The assignment operator `<-`

is further explained in section 3.1 below.

The hash `#`

indicates comment, which is not processed.

## 1.2 What is RStudio?

Most users will use R in combination with the program RStudio (https://www.rstudio.com). RStudio can be regarded as a wrapper around R, actively assisting you with many housekeeping tasks. (For users familiar with SPSS, this is somewhat similar to the SPSS graphical user interface wrapped around the SPSS “engine”). After opening, RStudio displays three or four panels or panes, with multiple tabs (in bold) within each pane.

The left panel, or lower left panel, has a tab named **Console** which importantly contains the current R session. You can input R commands there (try typing `date()`

and press Enter) and see the output (warning and error messages are displayed in red).

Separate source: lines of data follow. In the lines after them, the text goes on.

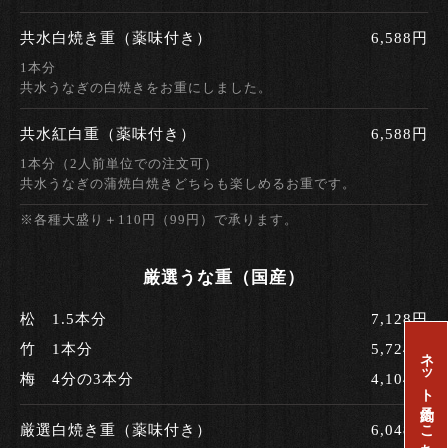
共水白焼き重（薬味付き）
6,588円
1本分
共水うなぎの白焼きをお重にしました。
共水紅白重（薬味付き）
6,588円
1本分（2人前単位での注文可）
共水うなぎの蒲焼白焼きどちらも楽しめるお重です。
※各種大盛り＋110円（99円）で承ります。
厳選うな重（国産）
松 1.5本分
7,128円
竹 1本分
5,724円
ネット予約はこちら
梅 4分の3本分
4,104円
厳選白焼き重（薬味付き）
6,048円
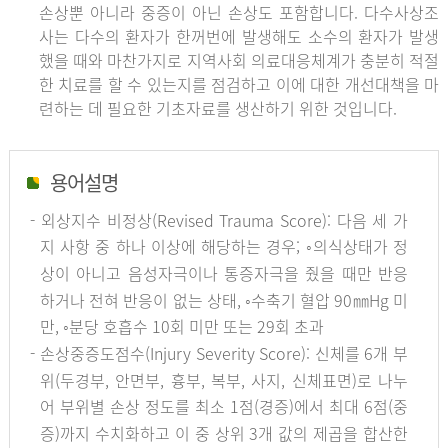
손상뿐 아니라 중증이 아닌 손상도 포함합니다. 다수사상조
사는 다수의 환자가 한꺼번에 발생해도 소수의 환자가 발생
했을 때와 마찬가지로 지역사회 의료대응체계가 충분히 적절
한 치료를 할 수 있는지를 점검하고 이에 대한 개선대책을 마
련하는 데 필요한 기초자료를 생산하기 위한 것입니다.
용어설명
- 외상지수 비정상(Revised Trauma Score): 다음 세 가
지 사항 중 하나 이상에 해당하는 경우; ◦의식상태가 정
상이 아니고 음성자극이나 통증자극을 줬을 때만 반응
하거나 전혀 반응이 없는 상태, ◦수축기 혈압 90㎜Hg 미
만, ◦분당 호흡수 10회 미만 또는 29회 초과
- 손상중증도점수(Injury Severity Score): 신체를 6개 부
위(두경부, 안면부, 흉부, 복부, 사지, 신체표면)로 나누
어 부위별 손상 정도를 최소 1점(경증)에서 최대 6점(중
증)까지 수치화하고 이 중 상위 3개 값의 제곱을 합산한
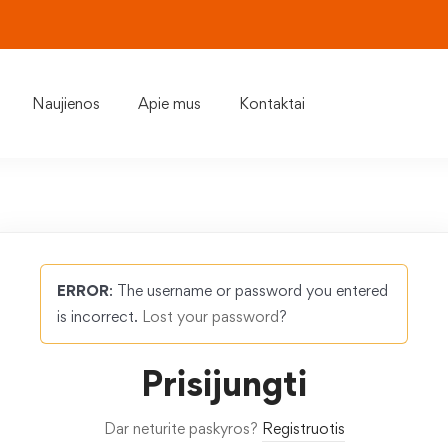
Naujienos
Apie mus
Kontaktai
ERROR
: The username or password you entered
is incorrect.
Lost your password
?
Prisijungti
Dar neturite paskyros?
Registruotis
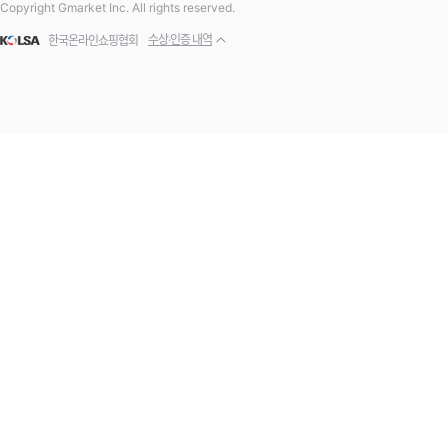
Copyright Gmarket Inc. All rights reserved.
수상·인증 내역
한국온라인쇼핑협회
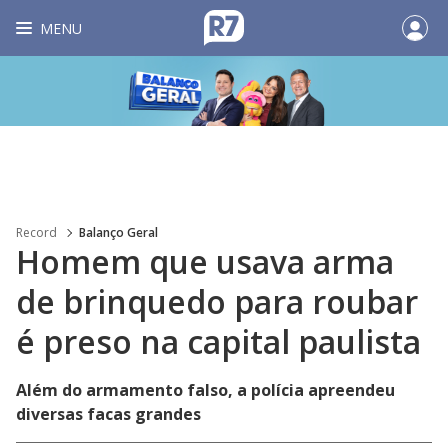
MENU
Record
Balanço Geral
Homem que usava arma
de brinquedo para roubar
é preso na capital paulista
Além do armamento falso, a polícia apreendeu
diversas facas grandes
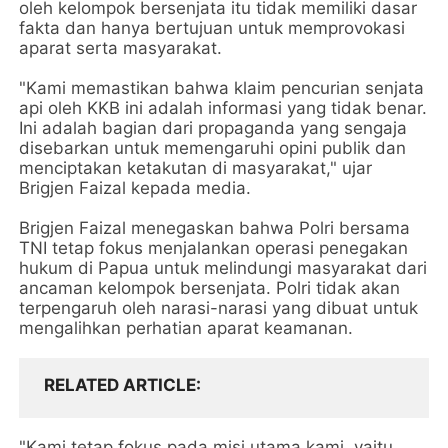
oleh kelompok bersenjata itu tidak memiliki dasar
fakta dan hanya bertujuan untuk memprovokasi
aparat serta masyarakat.
"Kami memastikan bahwa klaim pencurian senjata
api oleh KKB ini adalah informasi yang tidak benar.
Ini adalah bagian dari propaganda yang sengaja
disebarkan untuk memengaruhi opini publik dan
menciptakan ketakutan di masyarakat," ujar
Brigjen Faizal kepada media.
Brigjen Faizal menegaskan bahwa Polri bersama
TNI tetap fokus menjalankan operasi penegakan
hukum di Papua untuk melindungi masyarakat dari
ancaman kelompok bersenjata. Polri tidak akan
terpengaruh oleh narasi-narasi yang dibuat untuk
mengalihkan perhatian aparat keamanan.
RELATED ARTICLE
"Kami tetap fokus pada misi utama kami, yaitu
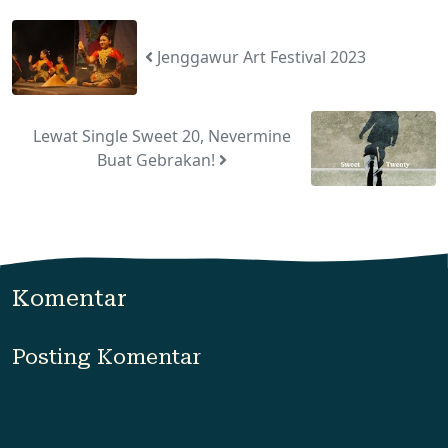
Jenggawur Art Festival 2023
Lewat Single Sweet 20, Nevermine
Buat Gebrakan!
Komentar
Posting Komentar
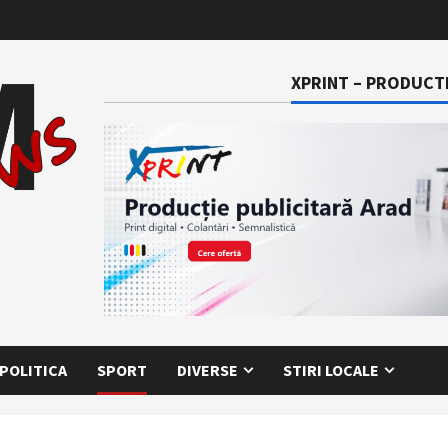
XPRINT – PRODUCTI
POLITICA
SPORT
DIVERSE
STIRI LOCALE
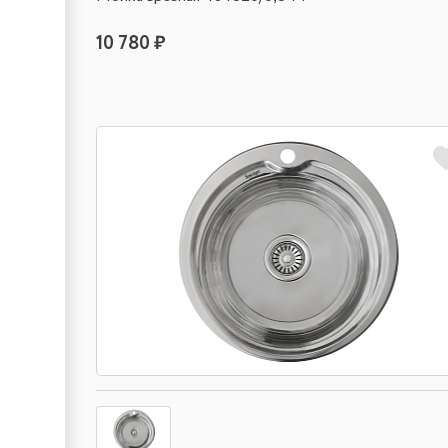
10 780 ₽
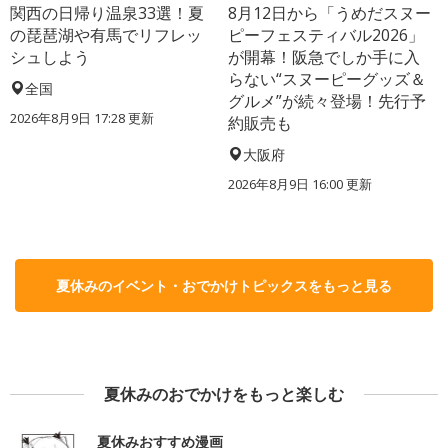
関西の日帰り温泉33選！夏
8月12日から「うめだスヌー
の琵琶湖や有馬でリフレッ
ピーフェスティバル2026」
シュしよう
が開幕！阪急でしか手に入
らない“スヌーピーグッズ＆
全国
グルメ”が続々登場！先行予
2026年8月9日 17:28
更新
約販売も
大阪府
2026年8月9日 16:00
更新
夏休みのイベント・おでかけトピックスをもっと見る
夏休みのおでかけをもっと楽しむ
夏休みおすすめ漫画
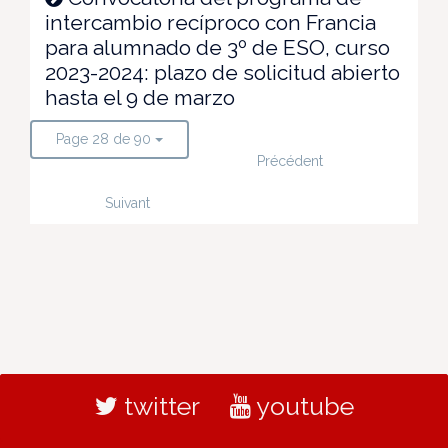
intercambio recíproco con Francia
para alumnado de 3º de ESO, curso
2023-2024: plazo de solicitud abierto
hasta el 9 de marzo
Page 28 de 90
Précédent
Suivant
twitter
youtube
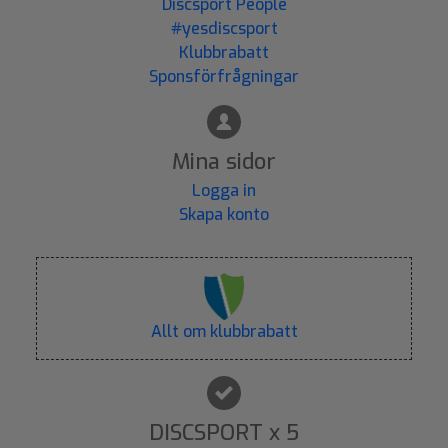
Discsport People
#yesdiscsport
Klubbrabatt
Sponsförfrågningar
Mina sidor
Logga in
Skapa konto
Allt om klubbrabatt
DISCSPORT x 5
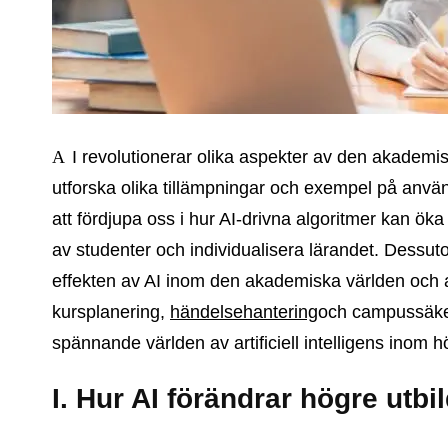
AI revolutionerar olika aspekter av den akademiska världen. I den här artikeln kommer vi att
utforska olika tillämpningar och exempel på anvä
att fördjupa oss i hur AI-drivna algoritmer kan ö
av studenter och individualisera lärandet. Dessut
effekten av AI inom den akademiska världen och a
kursplanering,
händelsehantering
och campussäkerh
spännande världen av artificiell intelligens inom h
I. Hur AI förändrar högre utbi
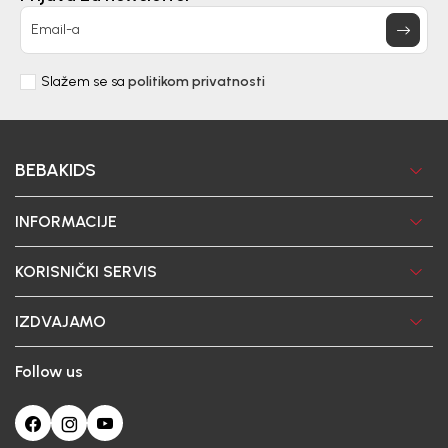
Email-a
Slažem se sa
politikom privatnosti
BEBAKIDS
INFORMACIJE
KORISNIČKI SERVIS
IZDVAJAMO
Follow us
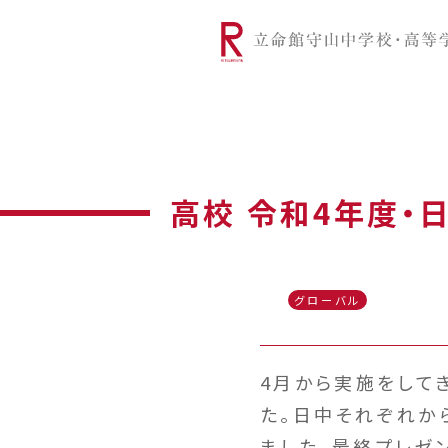
リツモリは
学校代表挨拶
Ritsumori Snap（制服紹介
学校基本情
リ
グローバルに学ぼう
超・探究
サ
高校 令和4年度・
グローバル
4月から実施をして
た。日中それぞれか
ました。最終プレゼ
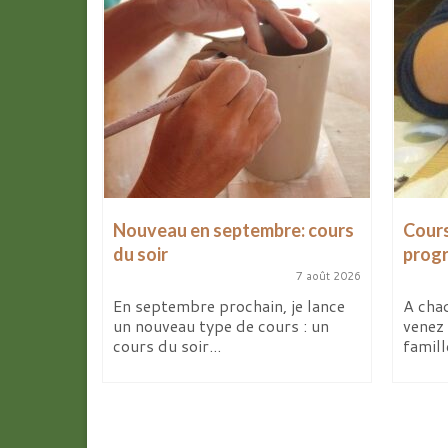
les
Nouveau en septembre: cours
Cours
d’avril
du soir
prog
7 août 2026
9 avril 2026
En septembre prochain, je lance
A chaq
un nouveau type de cours : un
venez 
ites de la
cours du soir...
famill
deux
elier...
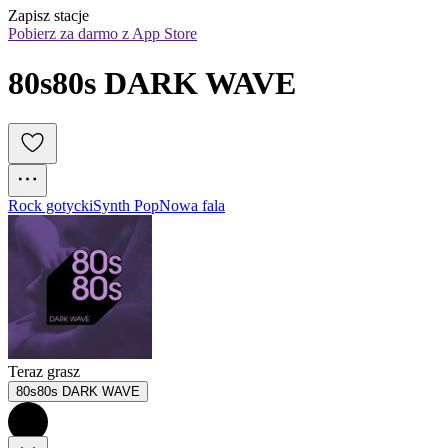
Zapisz stacje
Pobierz za darmo z App Store
80s80s DARK WAVE
Rock gotycki
Synth Pop
Nowa fala
Teraz grasz
80s80s DARK WAVE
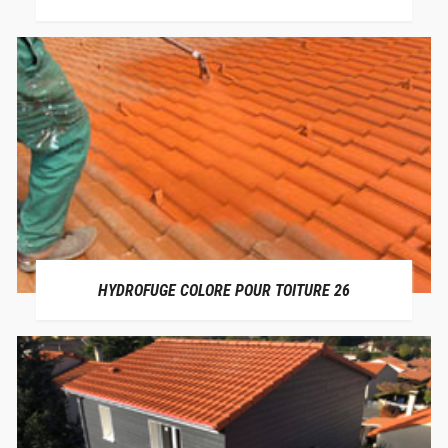
HYDROFUGE COLORE POUR TOITURE 26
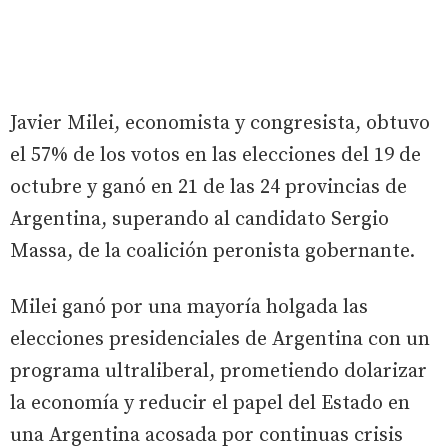
Javier Milei, economista y congresista, obtuvo
el 57% de los votos en las elecciones del 19 de
octubre y ganó en 21 de las 24 provincias de
Argentina, superando al candidato Sergio
Massa, de la coalición peronista gobernante.
Milei ganó por una mayoría holgada las
elecciones presidenciales de Argentina con un
programa ultraliberal, prometiendo dolarizar
la economía y reducir el papel del Estado en
una Argentina acosada por continuas crisis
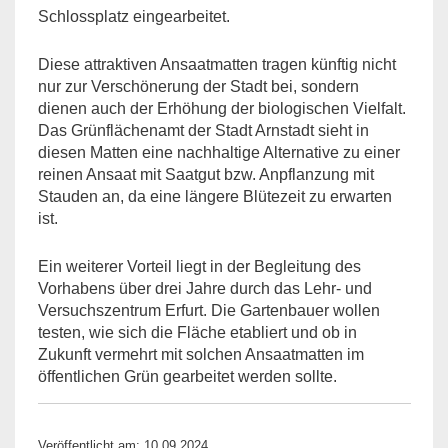
Schlossplatz eingearbeitet.
Diese attraktiven Ansaatmatten tragen künftig nicht
nur zur Verschönerung der Stadt bei, sondern
dienen auch der Erhöhung der biologischen Vielfalt.
Das Grünflächenamt der Stadt Arnstadt sieht in
diesen Matten eine nachhaltige Alternative zu einer
reinen Ansaat mit Saatgut bzw. Anpflanzung mit
Stauden an, da eine längere Blütezeit zu erwarten
ist.
Ein weiterer Vorteil liegt in der Begleitung des
Vorhabens über drei Jahre durch das Lehr- und
Versuchszentrum Erfurt. Die Gartenbauer wollen
testen, wie sich die Fläche etabliert und ob in
Zukunft vermehrt mit solchen Ansaatmatten im
öffentlichen Grün gearbeitet werden sollte.
Veröffentlicht am: 10.09.2024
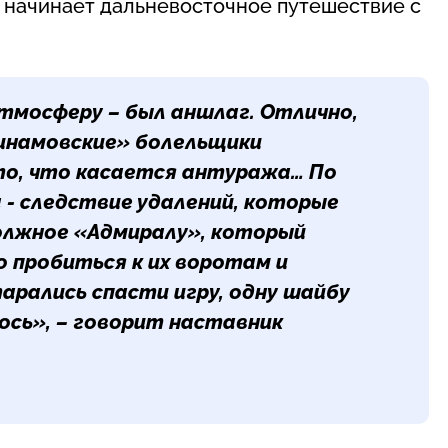
» начинает дальневосточное путешествие с
тмосферу – был аншлаг. Отлично,
динамовские» болельщики
 то, что касается антуража… По
а - следствие удалений, которые
олжное «Адмиралу», который
о пробиться к их воротам и
арались спасти игру, одну шайбу
ось», – говорит наставник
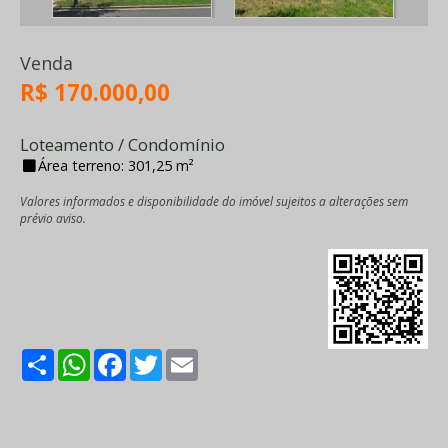
Venda
R$ 170.000,00
Loteamento / Condomínio
Área terreno: 301,25 m²
Valores informados e disponibilidade do imóvel sujeitos a alterações sem
prévio aviso.
Share
WhatsApp
Facebook
Twitter
Email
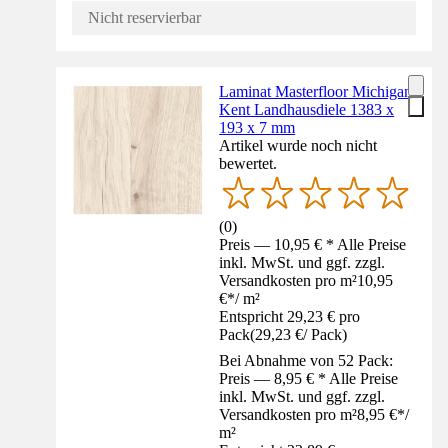
Nicht reservierbar
Laminat Masterfloor Michigan
Kent Landhausdiele 1383 x
193 x 7 mm
Artikel wurde noch nicht
bewertet.
(
0
)
Preis — 10,95 € * Alle Preise
inkl. MwSt. und ggf. zzgl.
Versandkosten pro m²
10,95
€
*
/
m²
Entspricht 29,23 € pro
Pack
(
29,23 €
/
Pack
)
Bei Abnahme von 52 Pack:
Preis — 8,95 € * Alle Preise
inkl. MwSt. und ggf. zzgl.
Versandkosten pro m²
8,95 €
*
/
m²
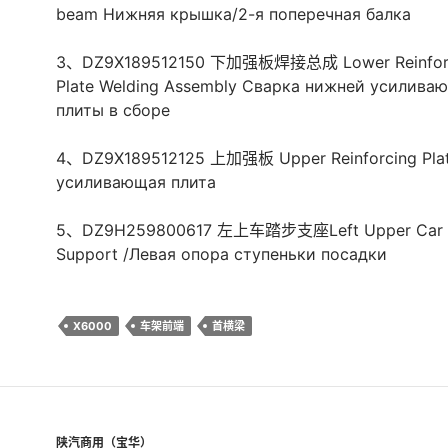
beam Нижняя крышка/2-я поперечная балка
3、DZ9X189512150 下加强板焊接总成 Lower Reinfor
Plate Welding Assembly Сварка нижней усилива
плиты в сборе
4、DZ9X189512125 上加强板 Upper Reinforcing Plat
усиливающая плита
5、DZ9H259800617 左上车踏步支座Left Upper Car 
Support /Левая опора ступеньки посадки
X6000
车架前端
首横梁
陕汽商用（宝华）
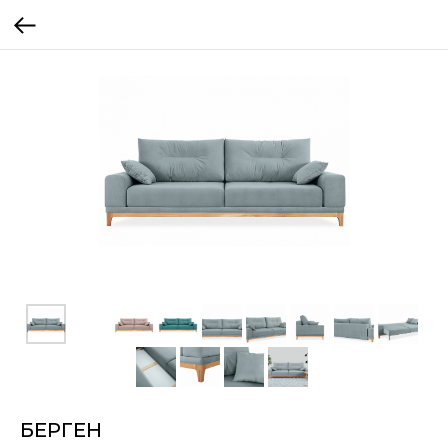
БЕРГЕН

In the top right panel, the tab **Environment** lists all objects in the workspace (see explanation below), and the tab **History** lists your previously entered R commands.

In the bottom right panel, the tab **Files** shows files in your current folder or directory, **Plots** contains plots produced by R/RStudio, and **Help** gives you access to help information.

You could work your way through most of this booklet using only the **Console** tab of RStudio, but most users find R+RStudio far easier to work with than R by itself.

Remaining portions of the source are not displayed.